NICOLE: Nee, mache ich nicht. Ich kann mich nicht mehr verbessern, höchstens noch mal eine Nummer eins landen, so wie in diesem Jahr Loreen oder in den Achtzigern mein Freund Johnny Logan. Aber „Ein bisschen Frieden“ war so einzigartig, das könnte ich niemals übertreffen. Selbst wenn ich gewinnen würde, hätte mein Lied niemals diese Tragweite.
Sie waren seinerzeit noch Schülerin, gingen in die 11. Klasse. Haben Sie das Abitur eigentlich noch gemacht?
NICOLE: Ja, das war mein oberstes Gebot. Was ich anfange, das bringe ich auch zu Ende. Ich wollte unbedingt mein Abitur. Einfach war es nicht, ich fehlte sechs Wochen in der Schule, habe mir die Aufgaben per Telex schicken lassen, und am Ende hat es auch nur für ein Dreierabitur gereicht. Aber egal. Ich habe es. Und habe es nie wieder gebraucht.

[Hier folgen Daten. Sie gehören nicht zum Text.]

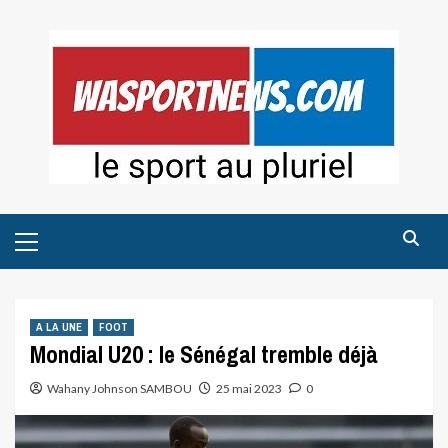
Skip
to
content
Primary
Menu
A LA UNE
FOOT
Mondial U20 : le Sénégal tremble déjà
Wahany Johnson SAMBOU
25 mai 2023
0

Ist es auch diese Beharrlichkeit, mit der Sie vierzig Jahre im Schlager- und Popgeschäft durchgehalten haben?
NICOLE: Auch, ich selbst habe meine Seele nie verkauft und bin ohne Skandale und krumme Machenschaften ausgekommen. Ich bin meinen Weg allein durch Qualität gegangen. Ich bin mir immer treu geblieben.

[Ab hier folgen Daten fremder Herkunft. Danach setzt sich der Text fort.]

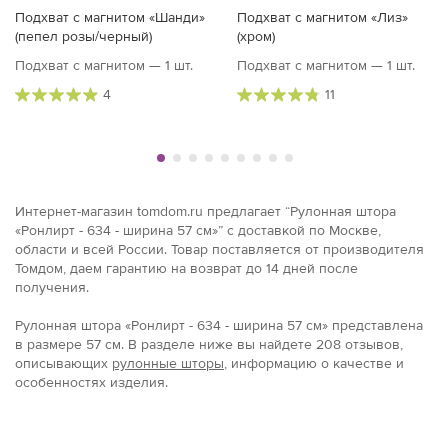
Подхват с магнитом «Шанди»
Подхват с магнитом «Лиз»
(пепел розы/черный)
(хром)
Подхват с магнитом — 1 шт.
Подхват с магнитом — 1 шт.
4
11
Интернет-магазин tomdom.ru предлагает “Рулонная штора
«Ронлирт - 634 - ширина 57 см»” с доставкой по Москве,
области и всей России. Товар поставляется от производителя
Томдом, даем гарантию на возврат до 14 дней после
получения.
Рулонная штора «Ронлирт - 634 - ширина 57 см» представлена
в размерe 57 см. В разделе ниже вы найдете 208 отзывов,
описывающих
рулонные шторы
, информацию о качестве и
особенностях изделия.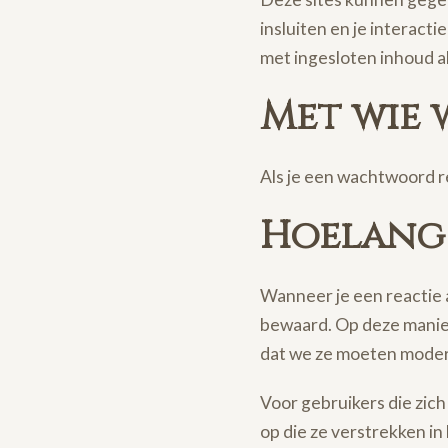
insluiten en je interact
met ingesloten inhoud al
Met wie 
Als je een wachtwoord r
Hoelang 
Wanneer je een reactie a
bewaard. Op deze manie
dat we ze moeten mode
Voor gebruikers die zich
op die ze verstrekken in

Im Oktober nächsten Jahres werden Sie 60. Löst der Gedanke an den runden Geburtstag etwas in Ihnen aus?
NICOLE: Der Gedanke kommt eigentlich nur in Interviews auf (lacht). Wenn ich in den Spiegel schaue, bin ich zufrieden mit mir. Ich bin ja sehr früh Mutter und auch sehr früh Großmutter geworden. Der Vorteil ist, dass ich auf dem Trampolin im Garten noch richtig mit den Mädchen mithüpfen kann. Das Älterwerden macht mir überhaupt keine Probleme. Ich bin ja froh, dass ich so alt geworden bin.
Zur Person
Über Nacht wurde Nicole 1982 mit 17 Jahren zum Star: Im schwarzen, gepunkteten Kleid sang und spielte sie mit ihrer weißen Akustikgitarre auf dem Hocker im englischen Harrogate das Lied „Ein bisschen Frieden“ und gewann damit als erste deutsche Vertreterin souverän damit den Grand Prix d'Eurovison de la Chanson. Mit der englischen Version des Songs erreichte sie in Großbritannien als erste Deutsche den ersten Platz der Charts. Die Saarländerin, bürgerlich Nicole Seibert, geht nach überstandener Brustkrebserkrankung ab 1. September zum ersten Mal seit Jahren wieder auf Tournee.